Cultural Safety

It is important to conduct the complete subjective health assessment in a culturally safe manner.    Cultural safety refers to the creation of safe spaces for clients to interact with health professionals without judgment, racial reductionism, racialization, or discrimination.

Cultural safety begins with an understanding of dominant cultural structures that serve to exclude persons based on their cultural practices (e.g., beliefs, attire, language) or cultural identity (e.g., ethnicity). For example, dominant structures overtly reproduce exclusion when services are only available in English or French. The system covertly reproduces exclusion when persons are made to feel different, or “other,” for their beliefs or views about health.

When seeking cultural health information or any subjective data from a client, it is important to bring a critical lens that acknowledges colonial history, power inequity, and injustice. Consider why you are asking information: is it for racial reductionism or to better understand the client health and illness profile? As described in Table 3.1, today, a critical self-reflective approach is more appropriate, where the health professional questions their own assumptions and challenges stereotypes.

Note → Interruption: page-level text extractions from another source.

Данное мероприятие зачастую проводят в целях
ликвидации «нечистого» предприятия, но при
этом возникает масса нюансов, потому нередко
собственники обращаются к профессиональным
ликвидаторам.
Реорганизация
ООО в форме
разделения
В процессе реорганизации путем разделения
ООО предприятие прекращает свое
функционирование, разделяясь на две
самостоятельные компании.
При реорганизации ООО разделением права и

Self-reflective questions Rationale
 

How do I describe my own culture?

 

 

Reflecting on how you would respond to a question that you pose to a client is always good practice when self-analyzing. Consider whether you are clear or confused by the question. Dig deep to think about how you define and think about culture. We all practise culture, some being more closely aligned with dominant culture than others. For some, when they align with the dominant culture, they may perceive themselves as not having a culture or not recognizing their own culture. Reflect on what it means to be closely aligned or not with the dominant culture and how this may be perceived in your nursing practice.

 

 

What assumptions or biases do I hold about culture?

 

 

Bias becomes problematic when it is acted upon and taken up as legitimacy. Reflecting on how assumptions and bias have influenced your thinking about culture, including primary language, mainstream knowledge, and concepts about health and illness, is important for you to understand how to create culturally safe spaces. In addition to thinking about “setting aside” your bias or assumptions, give thought to the belief system that has contributed to your own biases. What has informed your thinking?

 

 

How might historical legacies affect and inform the healthcare I provide?

 

 

Historically, healthcare was a vehicle for imperial and religious practices, and these legacies have contributed to the context of healthcare today. Western healthcare embodies a belief system predicated on empirics, while elsewhere on the globe other practices are taken up. Recognizing that all clients bring a historical cultural context to their interactions with health professionals is helpful in creating cultural safe spaces.

 

 

How does my use of language affect cultural safety?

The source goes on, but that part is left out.